John L. Campbell

Academic Appointments
  • The Class of 1925 Professor

  • Professor of Sociology

John Campbell's research interests span economic and political sociology, comparative political economy, and institutional theory.  He has written about energy and tax policy, the evolution of the U.S. economy, transformations of post-communist societies in Eastern Europe, corporate social responsibility, globalization, the role of ideas and experts in policymaking, and the 2008 financial crisis.  The thread connecting all of this is his interest in how institutions affect national political economies and how they change.  His recent books are The National Origins of Policy Ideas: Knowledge Regimes in the United States, France, Germany and Denmark (Princeton University Press, 2014), which is about how policy research and advising is conducted in different countries; and The Paradox of Vulnerability: States, Nationalism and the Financial Crisis (Princeton University Press, 2017), which is about how small countries responded to the 2008 financial crisis.  His newest book is about the rise of Donald Trump to the presidency entitled American Discontent: The Rise of Donald Trump and Decline of the Golden Age (Oxford University Press, 2018).  He has just finished revising the second edition of The World of States (Cambridge University Press, 2021) and is finishing What Capitalism Needs: Forgotten Lessons of Great Economists (Cambridge University Press, 2021), which is about the fragility and instability of capitalism today.


306C Blunt Hall
HB 6104


  • Ph.D. University of Wisconsin at Madison (1984)
  • M.A. Michigan State University (1977)
  • B.A. St.
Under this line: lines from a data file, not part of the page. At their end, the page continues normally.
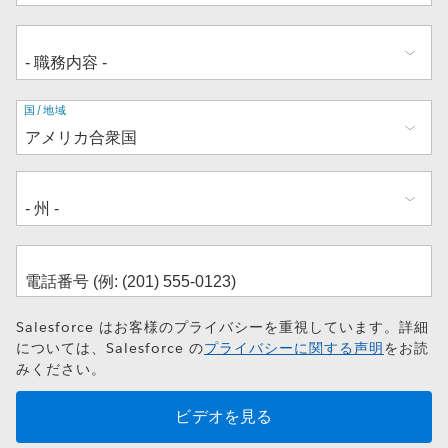
住
国/地域
所
Salesforce はお客様のプライバシーを重視しています。詳細
については、Salesforce の
プライバシーに関する声明
をお読
みください。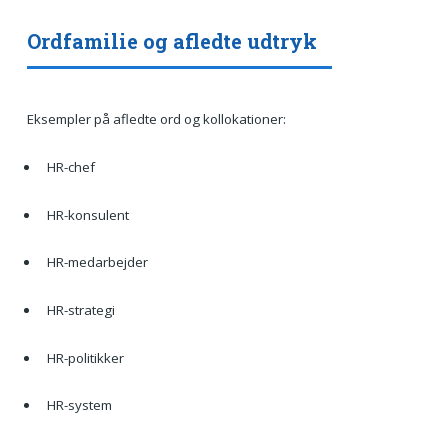
Ordfamilie og afledte udtryk
Eksempler på afledte ord og kollokationer:
HR-chef
HR-konsulent
HR-medarbejder
HR-strategi
HR-politikker
HR-system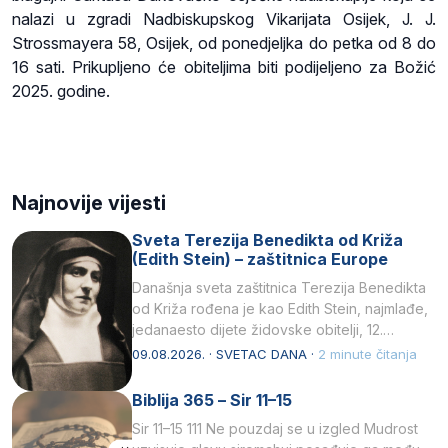
nalazi u zgradi Nadbiskupskog Vikarijata Osijek, J. J.
Strossmayera 58, Osijek, od ponedjeljka do petka od 8 do
16 sati. Prikupljeno će obiteljima biti podijeljeno za Božić
2025. godine.
Najnovije vijesti
Sveta Terezija Benedikta od Križa
(Edith Stein) – zaštitnica Europe
Današnja sveta zaštitnica Terezija Benedikta
od Križa rođena je kao Edith Stein, najmlađe,
jedanaesto dijete židovske obitelji, 12.
listopada 1891, u Wrocławu…
09.08.2026. · SVETAC DANA ·
2 minute čitanja
Biblija 365 – Sir 11–15
Sir 11–15 111 Ne pouzdaj se u izgled Mudrost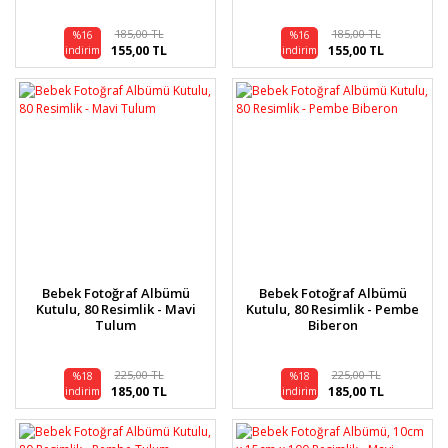
185,00 TL
185,00 TL
%16
%16
155,00 TL
155,00 TL
indirim
indirim
Bebek Fotoğraf Albümü
Bebek Fotoğraf Albümü
Kutulu, 80 Resimlik - Mavi
Kutulu, 80 Resimlik - Pembe
Tulum
Biberon
225,00 TL
225,00 TL
%18
%18
185,00 TL
185,00 TL
indirim
indirim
Lawrence University (1974)

Selected Publications

+ View more

Works In Progress

  • What Capitalism Needs: Forgotten Lessons of Great Economists

    The stability of capitalism in the postwar era has been slowly destroyed and replaced by the increasingly fragile system of the twenty-first century.  Mainstream economists have neglected key underlying social forces that are destabilizing capitalism today.  These are the forces of classes, nations and states.  This neglect stems, ironically, from contemporary economists overlooking important sociological and political lessons of some of their greatest predecessors, including Adam Smith, Friedrich List, Joseph Schumpeter, John Maynard Keynes, Karl Polanyi, and Albert Hirschman.  The project explores these economists' arguments about caplitalist instability, how their insights help explan capitalism's instability today, and what this means for capitalism's prospects in the future.  Results will appear in What Capitalism Needs: Forgotten Lessons of Great Economists (Cambridge University Press, 2021).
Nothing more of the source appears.